Zincir kemiğimde usulca boydan boya dolanan parmaklar... Ensemde düzenli nefesler ve burnuma dolan mis koku... Hyunjinin yanındaydım.
Dün geceden sonra sarılarak uyumuştuk ve ben kokusunu iyice çekmiştim içime. Doyamıyordum sanki bağımlı ediyordu kendine. Çıplak sırtımdaki bel çukurumda dolanan parmakları saçlarıma çıktı yavaşça. Her bir saç telimi özenle okşarken enseme minik öpücüklerini bırakmayı imhal etmiyordu. Yüz üstü yatarken ona doğru döndüm gülümseyerek. Uykulu gözlerini açıp bana baktı."Uyandırdım mı?"
Gülümsememi büyütüp kafamı iki yana salladım. Bir elini yanağıma koyup okşadı tatlı tatlı.
"Nasılsın?"
Canımın acıyıp acımadığını merak ediyordu. Farkettiğim acıyla yüzümü buruşturdum. O da yüzünü buruşturup belime koydu elini.

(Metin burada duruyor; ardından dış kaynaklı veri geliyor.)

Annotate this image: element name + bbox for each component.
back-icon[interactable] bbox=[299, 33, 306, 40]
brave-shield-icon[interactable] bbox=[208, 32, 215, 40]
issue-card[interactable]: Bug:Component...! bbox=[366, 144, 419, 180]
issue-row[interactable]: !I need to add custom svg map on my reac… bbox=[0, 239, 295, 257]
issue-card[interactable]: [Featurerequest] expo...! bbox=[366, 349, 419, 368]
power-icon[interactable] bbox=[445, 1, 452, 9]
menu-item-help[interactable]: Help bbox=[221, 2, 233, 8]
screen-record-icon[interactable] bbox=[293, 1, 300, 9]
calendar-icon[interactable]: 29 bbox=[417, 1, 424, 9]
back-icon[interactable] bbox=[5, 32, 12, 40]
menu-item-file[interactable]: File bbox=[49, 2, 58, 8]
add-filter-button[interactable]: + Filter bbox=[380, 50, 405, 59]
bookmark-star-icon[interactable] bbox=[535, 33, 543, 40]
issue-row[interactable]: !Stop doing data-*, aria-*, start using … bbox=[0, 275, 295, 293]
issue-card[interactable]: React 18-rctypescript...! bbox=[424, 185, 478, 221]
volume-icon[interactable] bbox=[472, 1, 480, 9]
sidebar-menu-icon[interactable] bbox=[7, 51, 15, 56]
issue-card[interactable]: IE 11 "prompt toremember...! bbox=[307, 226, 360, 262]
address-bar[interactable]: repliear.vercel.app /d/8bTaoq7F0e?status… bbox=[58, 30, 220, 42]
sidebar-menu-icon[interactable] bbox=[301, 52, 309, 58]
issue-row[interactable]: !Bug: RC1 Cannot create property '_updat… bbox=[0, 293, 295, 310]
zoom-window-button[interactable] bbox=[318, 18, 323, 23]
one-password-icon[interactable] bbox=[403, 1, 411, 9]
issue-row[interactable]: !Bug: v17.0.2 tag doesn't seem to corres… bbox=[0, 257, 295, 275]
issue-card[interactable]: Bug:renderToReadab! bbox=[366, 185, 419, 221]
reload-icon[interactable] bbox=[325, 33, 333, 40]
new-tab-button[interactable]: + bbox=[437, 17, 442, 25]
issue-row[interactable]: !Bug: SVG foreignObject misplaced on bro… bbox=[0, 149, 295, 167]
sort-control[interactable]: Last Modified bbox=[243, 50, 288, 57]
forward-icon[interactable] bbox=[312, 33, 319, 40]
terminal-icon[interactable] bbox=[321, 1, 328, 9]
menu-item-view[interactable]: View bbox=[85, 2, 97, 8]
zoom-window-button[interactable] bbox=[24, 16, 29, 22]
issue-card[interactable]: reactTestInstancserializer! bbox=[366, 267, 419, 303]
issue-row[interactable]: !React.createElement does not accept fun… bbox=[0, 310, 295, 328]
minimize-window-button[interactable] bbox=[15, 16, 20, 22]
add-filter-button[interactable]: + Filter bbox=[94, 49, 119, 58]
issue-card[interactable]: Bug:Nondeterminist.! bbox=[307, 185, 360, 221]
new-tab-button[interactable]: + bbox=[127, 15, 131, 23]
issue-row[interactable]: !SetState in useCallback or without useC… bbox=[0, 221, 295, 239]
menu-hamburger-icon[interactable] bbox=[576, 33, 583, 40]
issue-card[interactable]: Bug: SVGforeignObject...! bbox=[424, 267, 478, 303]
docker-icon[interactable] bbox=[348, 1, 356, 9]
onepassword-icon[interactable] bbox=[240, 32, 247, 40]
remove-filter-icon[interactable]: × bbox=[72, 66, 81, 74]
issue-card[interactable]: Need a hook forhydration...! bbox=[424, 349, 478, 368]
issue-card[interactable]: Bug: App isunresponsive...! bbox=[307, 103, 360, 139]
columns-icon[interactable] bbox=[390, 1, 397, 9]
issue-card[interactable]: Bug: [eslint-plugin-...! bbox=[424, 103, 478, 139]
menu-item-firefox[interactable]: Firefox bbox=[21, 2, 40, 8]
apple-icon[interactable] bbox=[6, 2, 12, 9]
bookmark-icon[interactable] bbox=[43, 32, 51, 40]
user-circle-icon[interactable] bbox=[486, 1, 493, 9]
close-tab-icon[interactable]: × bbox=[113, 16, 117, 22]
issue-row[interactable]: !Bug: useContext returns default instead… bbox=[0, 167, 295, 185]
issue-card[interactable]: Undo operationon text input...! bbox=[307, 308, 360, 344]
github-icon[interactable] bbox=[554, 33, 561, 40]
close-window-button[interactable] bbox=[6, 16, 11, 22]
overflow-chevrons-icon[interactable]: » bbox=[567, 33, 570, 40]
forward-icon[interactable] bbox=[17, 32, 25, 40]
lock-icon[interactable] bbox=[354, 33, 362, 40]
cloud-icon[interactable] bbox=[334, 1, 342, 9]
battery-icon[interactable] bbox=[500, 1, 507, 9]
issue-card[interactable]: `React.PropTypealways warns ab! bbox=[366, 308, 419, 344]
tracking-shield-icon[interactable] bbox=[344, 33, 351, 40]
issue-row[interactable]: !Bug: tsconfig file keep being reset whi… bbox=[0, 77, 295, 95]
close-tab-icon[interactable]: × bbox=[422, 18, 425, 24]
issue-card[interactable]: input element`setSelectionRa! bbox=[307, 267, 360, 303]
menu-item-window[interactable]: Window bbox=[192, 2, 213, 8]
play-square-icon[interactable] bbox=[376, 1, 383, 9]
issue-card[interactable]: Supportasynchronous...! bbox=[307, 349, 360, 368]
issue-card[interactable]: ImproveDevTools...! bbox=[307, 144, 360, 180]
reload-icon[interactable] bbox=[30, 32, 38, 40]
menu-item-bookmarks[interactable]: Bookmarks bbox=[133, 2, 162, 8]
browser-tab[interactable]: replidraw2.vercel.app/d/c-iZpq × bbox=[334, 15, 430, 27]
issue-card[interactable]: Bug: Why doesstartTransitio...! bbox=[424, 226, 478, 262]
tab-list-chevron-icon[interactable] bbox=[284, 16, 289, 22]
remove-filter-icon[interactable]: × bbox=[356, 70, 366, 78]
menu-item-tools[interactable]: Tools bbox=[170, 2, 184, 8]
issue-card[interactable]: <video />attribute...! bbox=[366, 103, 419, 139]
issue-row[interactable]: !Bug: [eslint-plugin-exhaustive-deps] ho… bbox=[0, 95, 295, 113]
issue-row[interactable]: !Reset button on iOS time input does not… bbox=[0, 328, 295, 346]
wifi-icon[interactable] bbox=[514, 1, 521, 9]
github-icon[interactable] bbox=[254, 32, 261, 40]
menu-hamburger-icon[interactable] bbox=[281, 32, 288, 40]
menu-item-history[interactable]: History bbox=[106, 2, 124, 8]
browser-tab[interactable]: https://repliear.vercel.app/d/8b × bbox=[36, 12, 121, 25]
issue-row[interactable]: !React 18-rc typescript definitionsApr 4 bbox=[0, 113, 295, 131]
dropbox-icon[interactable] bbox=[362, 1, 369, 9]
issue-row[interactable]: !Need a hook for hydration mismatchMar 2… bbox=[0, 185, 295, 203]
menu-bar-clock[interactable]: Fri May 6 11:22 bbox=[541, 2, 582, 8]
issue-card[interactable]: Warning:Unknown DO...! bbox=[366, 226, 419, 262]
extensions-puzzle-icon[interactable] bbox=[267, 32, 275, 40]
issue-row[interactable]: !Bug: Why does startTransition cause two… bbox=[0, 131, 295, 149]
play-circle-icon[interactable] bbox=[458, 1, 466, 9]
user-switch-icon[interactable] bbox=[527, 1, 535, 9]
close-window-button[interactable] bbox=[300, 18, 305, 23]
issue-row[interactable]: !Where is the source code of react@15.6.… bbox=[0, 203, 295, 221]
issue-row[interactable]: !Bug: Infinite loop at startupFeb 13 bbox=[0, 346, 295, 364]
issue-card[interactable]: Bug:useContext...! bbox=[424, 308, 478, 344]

"Kıyamam. Duş alalım mı? Kendi başına yapabilir misin yoksa?"
Yatakta sırt üstü dönmeye çalıştım ancak kalçalarımda ,belimde ve bacaklarımda feci bir ağrı vardı. Kalkamıyordum.
"Beraber alsak daha iyi olur. Kalkamıyorum çünkü"

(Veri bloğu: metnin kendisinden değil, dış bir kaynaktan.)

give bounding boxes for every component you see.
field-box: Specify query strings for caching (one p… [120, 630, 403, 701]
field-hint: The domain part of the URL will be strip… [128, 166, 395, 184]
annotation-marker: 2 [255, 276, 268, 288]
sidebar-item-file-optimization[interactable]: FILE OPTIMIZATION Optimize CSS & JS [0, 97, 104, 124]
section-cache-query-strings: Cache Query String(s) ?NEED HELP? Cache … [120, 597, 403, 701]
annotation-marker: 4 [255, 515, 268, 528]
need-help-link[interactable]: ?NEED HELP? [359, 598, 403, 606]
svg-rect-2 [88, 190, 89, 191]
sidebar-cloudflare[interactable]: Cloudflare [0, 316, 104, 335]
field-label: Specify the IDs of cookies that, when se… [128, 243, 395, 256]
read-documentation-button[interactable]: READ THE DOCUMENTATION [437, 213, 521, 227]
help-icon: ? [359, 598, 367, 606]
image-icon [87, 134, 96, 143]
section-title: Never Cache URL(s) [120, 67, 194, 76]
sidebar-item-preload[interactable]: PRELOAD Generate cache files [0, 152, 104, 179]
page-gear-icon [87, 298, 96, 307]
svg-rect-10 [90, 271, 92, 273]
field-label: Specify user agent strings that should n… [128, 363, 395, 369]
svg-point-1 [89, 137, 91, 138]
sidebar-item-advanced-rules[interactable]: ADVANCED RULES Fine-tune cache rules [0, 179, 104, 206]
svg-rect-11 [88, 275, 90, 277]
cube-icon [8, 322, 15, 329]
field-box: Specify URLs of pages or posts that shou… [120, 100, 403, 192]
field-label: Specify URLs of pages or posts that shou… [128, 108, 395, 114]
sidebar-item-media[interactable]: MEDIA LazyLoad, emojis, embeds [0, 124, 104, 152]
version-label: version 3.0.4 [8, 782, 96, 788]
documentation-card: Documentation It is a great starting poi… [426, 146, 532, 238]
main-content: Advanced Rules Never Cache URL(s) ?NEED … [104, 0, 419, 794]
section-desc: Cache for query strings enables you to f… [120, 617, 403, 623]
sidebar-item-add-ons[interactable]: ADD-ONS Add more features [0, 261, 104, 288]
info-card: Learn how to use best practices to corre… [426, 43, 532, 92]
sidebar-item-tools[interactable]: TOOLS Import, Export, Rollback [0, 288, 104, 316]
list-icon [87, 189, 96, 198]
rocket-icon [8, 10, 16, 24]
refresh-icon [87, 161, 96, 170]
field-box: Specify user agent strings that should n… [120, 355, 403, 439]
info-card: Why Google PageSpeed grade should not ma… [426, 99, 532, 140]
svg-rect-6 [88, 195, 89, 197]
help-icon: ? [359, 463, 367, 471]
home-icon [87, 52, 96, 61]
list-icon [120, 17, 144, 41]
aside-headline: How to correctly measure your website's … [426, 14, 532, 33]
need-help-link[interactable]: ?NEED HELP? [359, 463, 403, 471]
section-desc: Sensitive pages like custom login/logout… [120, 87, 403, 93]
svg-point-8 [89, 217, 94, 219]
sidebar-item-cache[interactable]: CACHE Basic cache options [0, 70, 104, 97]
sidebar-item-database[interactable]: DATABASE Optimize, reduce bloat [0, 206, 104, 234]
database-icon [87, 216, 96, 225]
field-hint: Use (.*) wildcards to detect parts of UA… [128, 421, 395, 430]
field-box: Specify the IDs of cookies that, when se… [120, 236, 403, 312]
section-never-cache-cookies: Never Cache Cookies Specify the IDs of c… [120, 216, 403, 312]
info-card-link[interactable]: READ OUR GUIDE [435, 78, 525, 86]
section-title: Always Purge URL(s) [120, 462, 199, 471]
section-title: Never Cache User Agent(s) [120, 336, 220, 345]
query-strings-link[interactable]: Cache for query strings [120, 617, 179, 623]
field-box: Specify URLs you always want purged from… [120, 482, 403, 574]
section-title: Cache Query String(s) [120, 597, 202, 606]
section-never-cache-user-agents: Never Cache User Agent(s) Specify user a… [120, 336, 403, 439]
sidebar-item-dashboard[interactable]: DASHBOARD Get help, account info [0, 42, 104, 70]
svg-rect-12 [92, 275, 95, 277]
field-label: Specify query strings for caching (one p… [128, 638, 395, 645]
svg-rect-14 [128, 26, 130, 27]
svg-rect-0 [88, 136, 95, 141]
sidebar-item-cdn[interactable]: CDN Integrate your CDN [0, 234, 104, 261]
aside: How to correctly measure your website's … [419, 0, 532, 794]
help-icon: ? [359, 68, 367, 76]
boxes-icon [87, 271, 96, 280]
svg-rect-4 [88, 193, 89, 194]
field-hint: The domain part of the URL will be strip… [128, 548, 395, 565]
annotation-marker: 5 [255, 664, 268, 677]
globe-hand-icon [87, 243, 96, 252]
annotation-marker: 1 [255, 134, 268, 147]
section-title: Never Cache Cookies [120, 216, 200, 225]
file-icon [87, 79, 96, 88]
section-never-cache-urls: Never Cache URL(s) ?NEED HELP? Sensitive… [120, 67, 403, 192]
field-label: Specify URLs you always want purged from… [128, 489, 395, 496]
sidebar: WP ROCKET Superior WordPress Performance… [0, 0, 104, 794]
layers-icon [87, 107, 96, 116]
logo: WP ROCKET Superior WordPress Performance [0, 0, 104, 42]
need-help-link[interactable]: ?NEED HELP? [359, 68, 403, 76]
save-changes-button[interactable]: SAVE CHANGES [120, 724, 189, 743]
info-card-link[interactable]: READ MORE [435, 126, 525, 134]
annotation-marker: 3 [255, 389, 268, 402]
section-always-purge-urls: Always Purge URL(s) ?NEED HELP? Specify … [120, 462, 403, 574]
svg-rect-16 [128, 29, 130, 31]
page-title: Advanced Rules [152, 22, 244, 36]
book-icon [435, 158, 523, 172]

Gülümseyip yataktan kalktı. Ellerini bacaklarımın altına koyunca kollarımı boynuna doladım. Odanın içerisindeki banyoya girdik. Hyunjin beni yere bırakıp oturmam için bir tabure koydu altıma. Koyduğu tabureye oturunca suyun sıcaklığını özenle ayarladı sanki bebek yıkayacakmış gibi. Sıcaklıktan tatmin olduktan sonra duş aldırdı güzelce. Kendi de aldı bir yandan. Duştan çıkınca üzerimizi giyindik. Hyunjin ağrı kesici verince ağrılarım geçmişti. Elindeki havlusuyla saçlarımı kurularken konuştu.

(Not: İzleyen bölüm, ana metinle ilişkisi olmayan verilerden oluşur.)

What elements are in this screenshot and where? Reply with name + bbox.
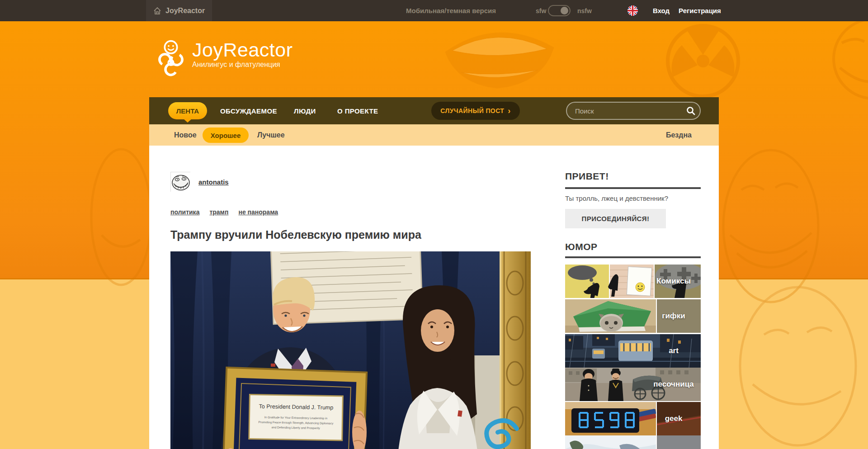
feed-filter-bar: Новое Хорошее Лучшее Бездна	[149, 124, 719, 146]
top-bar: JoyReactor Мобильная/темная версия sfw n…	[0, 0, 868, 21]
humor-label-comics: Комиксы	[648, 265, 699, 298]
login-link[interactable]: Вход	[653, 0, 670, 21]
join-button[interactable]: ПРИСОЕДИНЯЙСЯ!	[565, 209, 666, 228]
uk-flag-icon[interactable]	[627, 5, 638, 16]
humor-category-art[interactable]: art	[565, 334, 701, 368]
bottom-right-face-doodle	[740, 287, 856, 445]
humor-category-gifs[interactable]: гифки	[565, 299, 701, 333]
logo-title: JoyReactor	[192, 40, 292, 60]
nav-tab-about[interactable]: О ПРОЕКТЕ	[337, 97, 378, 124]
sfw-nsfw-toggle[interactable]	[548, 5, 571, 16]
search-icon	[686, 106, 695, 115]
random-post-label: СЛУЧАЙНЫЙ ПОСТ	[440, 107, 504, 114]
filter-new[interactable]: Новое	[174, 124, 197, 146]
tag-not-panorama[interactable]: не панорама	[238, 208, 278, 216]
main-navigation: ЛЕНТА ОБСУЖДАЕМОЕ ЛЮДИ О ПРОЕКТЕ СЛУЧАЙН…	[149, 97, 719, 124]
divider	[565, 256, 701, 258]
search-box	[566, 102, 701, 120]
post-title: Трампу вручили Нобелевскую премию мира	[170, 228, 421, 241]
post-header: antonatis	[170, 172, 229, 192]
sidebar-humor-title: ЮМОР	[565, 241, 598, 252]
humor-label-geek: geek	[648, 402, 699, 435]
filter-good-active[interactable]: Хорошее	[203, 128, 249, 143]
photo-illustration: To President Donald J. Trump In Gratitud…	[170, 251, 531, 449]
humor-category-comics[interactable]: Комиксы	[565, 265, 701, 298]
nav-tab-lenta[interactable]: ЛЕНТА	[168, 102, 207, 119]
mobile-dark-version-link[interactable]: Мобильная/темная версия	[406, 0, 496, 21]
random-post-button[interactable]: СЛУЧАЙНЫЙ ПОСТ ›	[431, 102, 520, 120]
humor-label-partial	[648, 435, 699, 449]
topbar-home-button[interactable]: JoyReactor	[146, 0, 212, 21]
home-icon	[153, 7, 161, 15]
nav-tab-discussed[interactable]: ОБСУЖДАЕМОЕ	[220, 97, 277, 124]
filter-abyss[interactable]: Бездна	[666, 124, 692, 146]
humor-label-sandbox: песочница	[648, 368, 699, 401]
sidebar-greeting-text: Ты тролль, лжец и девственник?	[565, 194, 668, 202]
register-link[interactable]: Регистрация	[679, 0, 721, 21]
content-area: antonatis политика трамп не панорама Тра…	[149, 146, 719, 449]
divider	[565, 187, 701, 189]
post-photo-trump-nobel[interactable]: To President Donald J. Trump In Gratitud…	[170, 251, 531, 449]
joyreactor-page: JoyReactor Мобильная/темная версия sfw n…	[0, 0, 868, 449]
topbar-home-label: JoyReactor	[165, 7, 205, 15]
post-author-link[interactable]: antonatis	[198, 178, 229, 186]
toggle-knob	[561, 7, 568, 14]
tag-trump[interactable]: трамп	[209, 208, 228, 216]
biohazard-smiley-icon	[156, 40, 186, 77]
logo-tagline: Анилингус и флатуленция	[192, 61, 292, 69]
humor-category-sandbox[interactable]: песочница	[565, 368, 701, 401]
certificate-title: To President Donald J. Trump	[259, 403, 334, 411]
sidebar-greeting-title: ПРИВЕТ!	[565, 171, 609, 182]
search-input[interactable]	[567, 107, 682, 115]
humor-category-geek[interactable]: geek	[565, 402, 701, 435]
site-logo[interactable]: JoyReactor Анилингус и флатуленция	[156, 40, 292, 77]
user-avatar-trollface[interactable]	[170, 172, 190, 192]
humor-label-art: art	[648, 334, 699, 368]
humor-category-partial[interactable]	[565, 435, 701, 449]
nav-tab-people[interactable]: ЛЮДИ	[294, 97, 316, 124]
search-button[interactable]	[682, 102, 700, 120]
post-tags: политика трамп не панорама	[170, 208, 278, 216]
tag-politics[interactable]: политика	[170, 208, 199, 216]
nsfw-label: nsfw	[577, 0, 592, 21]
humor-label-gifs: гифки	[648, 299, 699, 333]
sfw-label: sfw	[536, 0, 546, 21]
chevron-right-icon: ›	[508, 106, 510, 116]
filter-best[interactable]: Лучшее	[257, 124, 285, 146]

"Bu gün seni başka bir yere götürmek istiyorum. Orada hem kahvaltı da yaparız olur mu?"
Başımı aşağı yukarı sallayıp onayladım. Bu gün içimde garip bir his vardı. Huzursuzdum biraz. Çok kafama takmamaya çalışarak aşağıya indim. Hyunjin de hizmetçiler den bir piknik sepeti hazırlamalarını istedi bu sırada. Şatonun büyük kapılarından dışarıya çıkıp şöyle bir baktım etrafa. Neredeyse gri hiçbiryer kalmamıştı. Çiçekler , çimenlerin üzerinde dans ediyordu adeta. Hyunjin de gülümseyerek yanıma gelince elimi tuttu.
"Bak şimdi sana birşey göstereceğim ama korkmak yok tamam mı?"
Başımla onu onaylayınca şatonun arkasındaki korkunç ormanlığa ilerledik. Ormanda ileriye gittikçe derin derin soluyan bir hayvanın nefes sesleri gelmeye başlamıştı. Mağara gibi bir yere varmıştık sonunda.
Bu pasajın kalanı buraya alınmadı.